SPIRITO RIBELLE — Non è nato politico ma ha avuto un “carattere ribelle” fin da piccolo. Così si descriveva nella sua autobiografia dove confessava anche di essere stato più bravo in matematica che in grammatica e poi la sua passione per le armi, che imparò a usare fin da giovane. In “La vittoria strategica”, Castro scrisse: “Non sono nato politico, anche se da piccolo ho visto dei fatti che, scolpiti nella mia memoria, mi hanno aiutato a capire le realtà di questo mondo”. Raccontava anche la fame che aveva patito: ”Ho conosciuto la fame credendo che fosse appetito” nell’abitazione di una maestra dove era stato mandato all’età di 6 anni, a Santiago de Cuba. A 8 “mi sono ribellato in maniera cosciente per la prima volta in vita mia”. Come? Decise di non mangiare perché era stato portato nell’internato della scuola cattolica La Salle, dove a 11 anni picchiò uno dei sacerdoti. Quando finì il liceo a 18 anni, era “sportivo, alpinista, appassionato di armi e buon studente”, scriveva. ”Nonostante le mie origini (borghesi), avevo un concetto marxista-leninista della nostra società”. Fidel affermava poi che “ero più bravo in matematica che in grammatica” e che decise di studiare Legge perché “discutevo molto”. In quella facoltà visse esperienze che gli sarebbero servite per il resto della sua vita, a causa del “carattere ribelle” ha ”fatto fronte al potente gruppo che controllava l’università” pistola alla mano.

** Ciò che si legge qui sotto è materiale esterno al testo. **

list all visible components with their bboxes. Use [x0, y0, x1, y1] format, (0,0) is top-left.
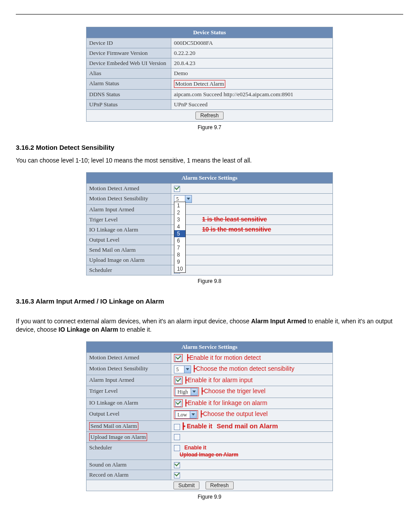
label-motion-detect-armed: Motion Detect Armed: [87, 184, 171, 193]
option-4[interactable]: 4: [174, 223, 185, 230]
cell-scheduler: [171, 265, 332, 275]
select-triger-level[interactable]: High: [175, 388, 191, 396]
device-status-panel: Device Status Device ID 000DC5D008FA Dev…: [86, 27, 333, 122]
annot-trg: ┣Choose the triger level: [200, 387, 265, 394]
cell-output-level: [171, 235, 332, 245]
footer-buttons: Submit Refresh: [171, 480, 332, 491]
label-alarm-input-armed: Alarm Input Armed: [87, 205, 171, 214]
cell-99-iol: ┣Enable it for linkage on alarm: [171, 398, 332, 409]
label-99-iol: IO Linkage on Alarm: [87, 398, 171, 409]
label-99-mail: Send Mail on Alarm: [87, 421, 171, 431]
sensibility-dropdown[interactable]: 1 2 3 4 5 6 7 8 9 10: [174, 202, 186, 273]
cell-99-trg: High ┣Choose the triger level: [171, 386, 332, 398]
annot-most-sensitive: 10 is the most sensitive: [202, 226, 271, 233]
label-alias: Alias: [87, 69, 171, 78]
figure-98-caption: Figure 9.8: [16, 278, 403, 284]
label-scheduler: Scheduler: [87, 265, 171, 275]
value-upnp-status: UPnP Succeed: [171, 100, 332, 109]
option-1[interactable]: 1: [174, 202, 185, 209]
value-fw-version: 0.22.2.20: [171, 48, 332, 58]
chevron-down-icon[interactable]: [191, 388, 198, 396]
annot-mda: ┣Enable it for motion detect: [184, 354, 261, 361]
cell-99-sched: Enable it xxUpload Image on Alarm: [171, 443, 332, 460]
cell-99-sound: [171, 460, 332, 470]
checkbox-99-mail[interactable]: [174, 424, 180, 430]
cell-motion-detect-sensibility: 5 1 2 3 4 5 6 7 8 9 10: [171, 194, 332, 204]
footer-spacer: [87, 480, 171, 491]
label-99-aia: Alarm Input Armed: [87, 375, 171, 386]
value-alias: Demo: [171, 69, 332, 78]
mail-label-box: Send Mail on Alarm: [89, 422, 138, 430]
checkbox-99-record[interactable]: [174, 472, 180, 478]
label-triger-level: Triger Level: [87, 215, 171, 224]
submit-button[interactable]: Submit: [173, 481, 199, 489]
label-99-record: Record on Alarm: [87, 470, 171, 480]
select-box-trg: High: [174, 387, 199, 396]
annot-out: ┣Choose the output level: [199, 410, 267, 417]
cell-99-upimg: [171, 432, 332, 442]
cell-99-mail: ┣ Enable it Send mail on Alarm: [171, 421, 332, 431]
label-fw-version: Device Firmware Version: [87, 48, 171, 58]
label-99-sound: Sound on Alarm: [87, 460, 171, 470]
select-output-level[interactable]: Low: [175, 411, 190, 419]
label-upload-image: Upload Image on Alarm: [87, 255, 171, 265]
cell-triger-level: 1 is the least sensitive: [171, 215, 332, 224]
section-3162-heading: 3.16.2 Motion Detect Sensibility: [16, 144, 403, 151]
label-output-level: Output Level: [87, 235, 171, 245]
annot-mds: ┣Choose the motion detect sensibility: [192, 365, 294, 372]
checkbox-box-mda: [174, 354, 183, 362]
label-99-upimg: Upload Image on Alarm: [87, 432, 171, 442]
chevron-down-icon[interactable]: [190, 411, 197, 419]
checkbox-99-mda[interactable]: [175, 355, 181, 362]
annot-least-sensitive: 1 is the least sensitive: [202, 216, 267, 223]
option-6[interactable]: 6: [174, 237, 185, 244]
annot-aia: ┣Enable it for alarm input: [184, 376, 253, 384]
label-99-mda: Motion Detect Armed: [87, 353, 171, 363]
option-3[interactable]: 3: [174, 216, 185, 223]
label-motion-detect-sensibility: Motion Detect Sensibility: [87, 194, 171, 204]
option-5[interactable]: 5: [174, 230, 185, 237]
alarm-status-highlight: Motion Detect Alarm: [174, 80, 225, 88]
label-send-mail: Send Mail on Alarm: [87, 245, 171, 255]
p-3163-a: If you want to connect external alarm de…: [16, 318, 251, 325]
label-99-trg: Triger Level: [87, 386, 171, 398]
cell-99-record: [171, 470, 332, 480]
value-alarm-status: Motion Detect Alarm: [171, 79, 332, 89]
label-alarm-status: Alarm Status: [87, 79, 171, 89]
section-3163-text: If you want to connect external alarm de…: [16, 317, 403, 334]
checkbox-99-upimg[interactable]: [174, 434, 180, 440]
alarm-settings-panel-99: Alarm Service Settings Motion Detect Arm…: [86, 341, 333, 491]
cell-99-aia: ┣Enable it for alarm input: [171, 375, 332, 386]
alarm-settings-panel-98: Alarm Service Settings Motion Detect Arm…: [86, 172, 333, 275]
checkbox-99-sched[interactable]: [174, 445, 180, 451]
select-99-sensibility[interactable]: 5: [174, 366, 184, 373]
cell-99-out: Low ┣Choose the output level: [171, 409, 332, 420]
chevron-down-icon[interactable]: [184, 366, 191, 373]
option-9[interactable]: 9: [174, 258, 185, 265]
refresh-button[interactable]: Refresh: [195, 112, 224, 119]
cell-99-mda: ┣Enable it for motion detect: [171, 353, 332, 363]
page-divider: [16, 14, 403, 14]
refresh-button-99[interactable]: Refresh: [206, 481, 234, 489]
checkbox-99-aia[interactable]: [175, 378, 181, 384]
chevron-down-icon[interactable]: [185, 195, 192, 203]
device-status-title: Device Status: [87, 27, 332, 38]
checkbox-motion-detect-armed[interactable]: [174, 186, 180, 192]
label-99-out: Output Level: [87, 409, 171, 420]
checkbox-box-iol: [174, 399, 183, 407]
checkbox-99-sound[interactable]: [174, 462, 180, 468]
select-box-out: Low: [174, 410, 198, 419]
label-99-mds: Motion Detect Sensibility: [87, 364, 171, 375]
figure-97-caption: Figure 9.7: [16, 124, 403, 130]
p-3163-e: to enable it.: [118, 326, 152, 333]
cell-send-mail: [171, 245, 332, 255]
annot-mail: ┣ Enable it: [181, 423, 212, 430]
option-8[interactable]: 8: [174, 251, 185, 258]
option-10[interactable]: 10: [174, 265, 185, 272]
cell-alarm-input-armed: [171, 205, 332, 214]
option-2[interactable]: 2: [174, 209, 185, 216]
annot-sched1: Enable it: [184, 445, 206, 451]
option-7[interactable]: 7: [174, 244, 185, 251]
figure-99-caption: Figure 9.9: [16, 494, 403, 500]
checkbox-99-iol[interactable]: [175, 401, 181, 407]
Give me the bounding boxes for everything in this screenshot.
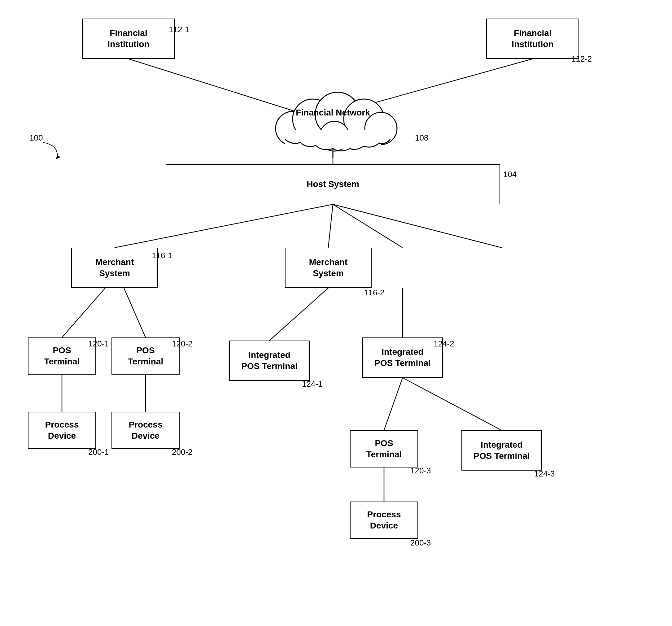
ref-124-2-label: 124-2 (434, 339, 454, 348)
svg-line-13 (384, 378, 403, 430)
integrated-pos-terminal-2: Integrated POS Terminal (362, 337, 443, 378)
svg-marker-16 (56, 155, 61, 160)
diagram: 100 Financial Institution 112-1 Financia… (0, 0, 672, 626)
process-device-3: Process Device (350, 502, 418, 539)
svg-line-14 (403, 378, 502, 430)
ref-120-2-label: 120-2 (172, 339, 193, 348)
svg-line-7 (62, 288, 105, 337)
svg-line-4 (328, 204, 333, 248)
merchant-system-1: Merchant System (71, 248, 158, 288)
svg-rect-23 (285, 130, 381, 149)
cloud-svg (245, 71, 421, 158)
integrated-pos-terminal-1: Integrated POS Terminal (229, 341, 310, 381)
ref-100-arrow (40, 139, 65, 164)
merchant-system-2: Merchant System (285, 248, 371, 288)
ref-200-3-label: 200-3 (410, 538, 431, 548)
ref-120-3-label: 120-3 (410, 466, 431, 476)
financial-institution-1: Financial Institution (82, 19, 175, 59)
ref-200-1-label: 200-1 (88, 448, 109, 457)
financial-institution-2: Financial Institution (486, 19, 579, 59)
svg-line-8 (124, 288, 146, 337)
svg-line-5 (333, 204, 403, 248)
process-device-2: Process Device (112, 412, 179, 449)
ref-108-label: 108 (415, 133, 428, 143)
ref-112-2-label: 112-2 (571, 54, 592, 64)
integrated-pos-terminal-3: Integrated POS Terminal (461, 430, 542, 471)
pos-terminal-1: POS Terminal (28, 337, 96, 375)
process-device-1: Process Device (28, 412, 96, 449)
pos-terminal-2: POS Terminal (112, 337, 179, 375)
svg-line-11 (269, 288, 328, 341)
ref-116-2-label: 116-2 (364, 288, 385, 297)
svg-line-6 (333, 204, 502, 248)
svg-line-3 (115, 204, 333, 248)
financial-network-cloud: Financial Network (245, 71, 421, 158)
ref-116-1-label: 116-1 (152, 251, 172, 260)
pos-terminal-3: POS Terminal (350, 430, 418, 467)
ref-124-1-label: 124-1 (302, 379, 323, 389)
host-system: Host System (166, 164, 500, 204)
ref-124-3-label: 124-3 (534, 469, 555, 479)
ref-200-2-label: 200-2 (172, 448, 193, 457)
ref-104-label: 104 (503, 170, 517, 179)
ref-112-1-label: 112-1 (169, 25, 190, 34)
ref-120-1-label: 120-1 (88, 339, 109, 348)
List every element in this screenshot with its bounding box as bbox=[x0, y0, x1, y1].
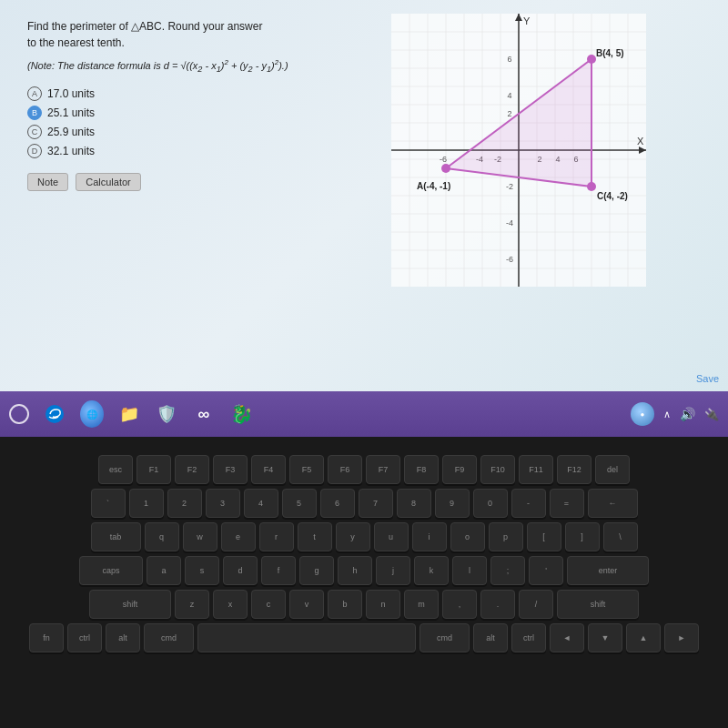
key-3[interactable]: 3 bbox=[206, 489, 240, 518]
key-a[interactable]: a bbox=[147, 556, 181, 585]
key-arrow-down[interactable]: ▼ bbox=[588, 623, 622, 652]
key-w[interactable]: w bbox=[183, 522, 217, 551]
key-f9[interactable]: F9 bbox=[442, 455, 477, 484]
calculator-button[interactable]: Calculator bbox=[76, 173, 141, 191]
key-tab[interactable]: tab bbox=[91, 522, 141, 551]
key-semicolon[interactable]: ; bbox=[490, 556, 525, 585]
taskbar-globe-tray[interactable]: ● bbox=[631, 402, 654, 426]
key-f10[interactable]: F10 bbox=[480, 455, 515, 484]
key-ctrl[interactable]: ctrl bbox=[67, 623, 102, 652]
key-arrow-right[interactable]: ► bbox=[664, 623, 699, 652]
key-f3[interactable]: F3 bbox=[213, 455, 248, 484]
key-u[interactable]: u bbox=[374, 522, 409, 551]
key-minus[interactable]: - bbox=[511, 489, 546, 518]
key-backtick[interactable]: ` bbox=[91, 489, 126, 518]
taskbar-app-icon[interactable]: 🐉 bbox=[229, 402, 253, 426]
key-k[interactable]: k bbox=[414, 556, 449, 585]
keyboard-row-numbers: ` 1 2 3 4 5 6 7 8 9 0 - = ← bbox=[23, 489, 705, 518]
key-7[interactable]: 7 bbox=[359, 489, 393, 518]
taskbar-search-icon[interactable] bbox=[9, 404, 29, 424]
choice-b[interactable]: B 25.1 units bbox=[27, 106, 300, 120]
key-period[interactable]: . bbox=[480, 590, 515, 619]
key-b[interactable]: b bbox=[328, 590, 362, 619]
key-shift-left[interactable]: shift bbox=[89, 590, 171, 619]
key-e[interactable]: e bbox=[221, 522, 256, 551]
key-f11[interactable]: F11 bbox=[519, 455, 553, 484]
key-o[interactable]: o bbox=[450, 522, 485, 551]
key-quote[interactable]: ' bbox=[529, 556, 563, 585]
key-8[interactable]: 8 bbox=[397, 489, 431, 518]
key-fn[interactable]: fn bbox=[29, 623, 64, 652]
key-ctrl-right[interactable]: ctrl bbox=[511, 623, 546, 652]
key-backslash[interactable]: \ bbox=[603, 522, 638, 551]
key-equals[interactable]: = bbox=[550, 489, 584, 518]
key-alt-right[interactable]: alt bbox=[473, 623, 508, 652]
key-i[interactable]: i bbox=[412, 522, 447, 551]
key-f4[interactable]: F4 bbox=[251, 455, 286, 484]
key-t[interactable]: t bbox=[298, 522, 332, 551]
choice-a[interactable]: A 17.0 units bbox=[27, 86, 300, 101]
key-y[interactable]: y bbox=[336, 522, 370, 551]
key-slash[interactable]: / bbox=[519, 590, 553, 619]
key-f8[interactable]: F8 bbox=[404, 455, 439, 484]
key-caps[interactable]: caps bbox=[79, 556, 143, 585]
graph-area: X Y -6 -4 -2 2 4 6 -6 -4 -2 2 4 6 bbox=[328, 9, 710, 382]
key-1[interactable]: 1 bbox=[129, 489, 164, 518]
key-6[interactable]: 6 bbox=[320, 489, 355, 518]
key-cmd-right[interactable]: cmd bbox=[420, 623, 470, 652]
key-4[interactable]: 4 bbox=[244, 489, 278, 518]
key-d[interactable]: d bbox=[223, 556, 258, 585]
key-x[interactable]: x bbox=[213, 590, 248, 619]
key-f[interactable]: f bbox=[261, 556, 296, 585]
key-arrow-left[interactable]: ◄ bbox=[550, 623, 584, 652]
key-f1[interactable]: F1 bbox=[136, 455, 171, 484]
key-m[interactable]: m bbox=[404, 590, 439, 619]
key-f5[interactable]: F5 bbox=[289, 455, 324, 484]
taskbar-globe-icon[interactable]: 🌐 bbox=[80, 402, 104, 426]
key-cmd-left[interactable]: cmd bbox=[144, 623, 194, 652]
key-5[interactable]: 5 bbox=[282, 489, 317, 518]
key-j[interactable]: j bbox=[376, 556, 410, 585]
key-shift-right[interactable]: shift bbox=[557, 590, 639, 619]
key-enter[interactable]: enter bbox=[567, 556, 649, 585]
choice-c[interactable]: C 25.9 units bbox=[27, 125, 300, 139]
taskbar-battery-icon[interactable]: 🔌 bbox=[704, 408, 719, 421]
key-del[interactable]: del bbox=[595, 455, 630, 484]
taskbar-browser-icon[interactable] bbox=[43, 402, 66, 426]
key-backspace[interactable]: ← bbox=[588, 489, 638, 518]
taskbar-volume-icon[interactable]: 🔊 bbox=[680, 407, 695, 421]
note-button[interactable]: Note bbox=[27, 173, 68, 191]
key-rbracket[interactable]: ] bbox=[565, 522, 600, 551]
key-esc[interactable]: esc bbox=[98, 455, 133, 484]
taskbar-chevron-icon[interactable]: ∧ bbox=[663, 409, 671, 420]
key-r[interactable]: r bbox=[259, 522, 294, 551]
key-p[interactable]: p bbox=[489, 522, 523, 551]
key-f6[interactable]: F6 bbox=[328, 455, 362, 484]
key-9[interactable]: 9 bbox=[435, 489, 470, 518]
save-button[interactable]: Save bbox=[696, 373, 719, 384]
key-s[interactable]: s bbox=[185, 556, 219, 585]
key-g[interactable]: g bbox=[299, 556, 334, 585]
key-q[interactable]: q bbox=[145, 522, 179, 551]
key-l[interactable]: l bbox=[452, 556, 487, 585]
key-0[interactable]: 0 bbox=[473, 489, 508, 518]
key-c[interactable]: c bbox=[251, 590, 286, 619]
key-n[interactable]: n bbox=[366, 590, 400, 619]
key-alt-left[interactable]: alt bbox=[106, 623, 140, 652]
key-2[interactable]: 2 bbox=[167, 489, 202, 518]
taskbar-shield-icon[interactable]: 🛡️ bbox=[155, 402, 178, 426]
taskbar-file-icon[interactable]: 📁 bbox=[117, 402, 141, 426]
key-comma[interactable]: , bbox=[442, 590, 477, 619]
key-arrow-up[interactable]: ▲ bbox=[626, 623, 661, 652]
key-f7[interactable]: F7 bbox=[366, 455, 400, 484]
key-f2[interactable]: F2 bbox=[175, 455, 209, 484]
key-v[interactable]: v bbox=[289, 590, 324, 619]
key-f12[interactable]: F12 bbox=[557, 455, 592, 484]
key-space[interactable] bbox=[197, 623, 416, 652]
taskbar-infinity-icon[interactable]: ∞ bbox=[192, 402, 216, 426]
key-lbracket[interactable]: [ bbox=[527, 522, 561, 551]
key-h[interactable]: h bbox=[338, 556, 372, 585]
choice-d[interactable]: D 32.1 units bbox=[27, 144, 300, 158]
answer-choices: A 17.0 units B 25.1 units C 25.9 units D… bbox=[27, 86, 300, 158]
key-z[interactable]: z bbox=[175, 590, 209, 619]
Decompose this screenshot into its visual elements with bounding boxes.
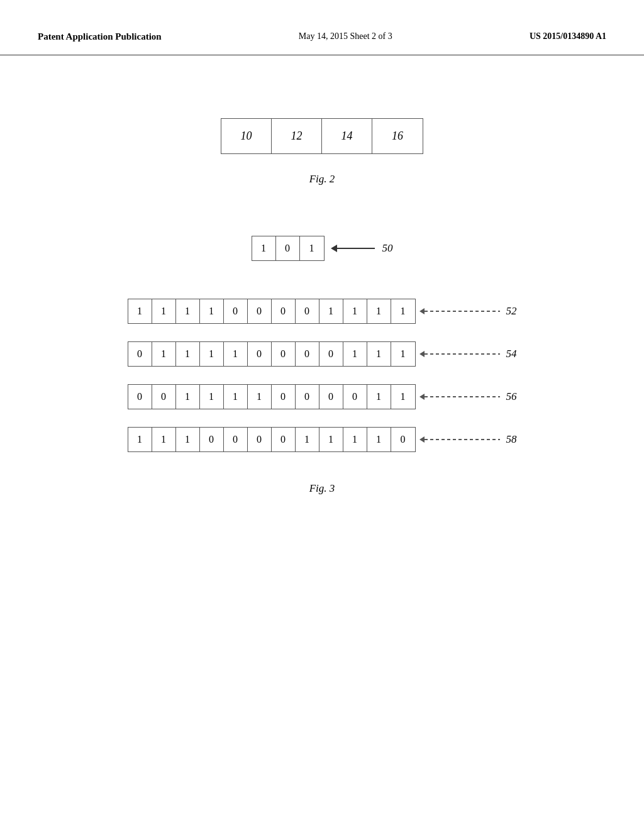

TELESPETTATORE OLIMPICO — Sino ai Giochi di Rio, Fidel ha sempre vissuto in diretta le vicende sportive dell’isola, soffrendo terribilmente per le fughe dei suoi campioni, per la diaspora nel baseball, per quelle squadre-modello (come nella pallavolo) che prima dominavano e adesso faticosamente partecipano ai grandi eventi. La boxe, ai Giochi 2016, non lo ha tradito, ma Cuba è ugualmente rimasta lontana dal quinto posto assoluto nel medagliere colto a Barcellona 1992. ”Non perdo una gara olimpica in televisione, dai pesi al taekwondo, dal ciclismo al volley, tutto lo sport mi piace. Anzi, è nello sport che avrei dovuto dare il meglio di me, non in politica...”, diceva con la solita verve e oratoria straordinaria il Comandante Fidel, che seguiva gli eventi soprattutto attraverso il figlio prediletto Tony, per anni medico della nazionale di baseball.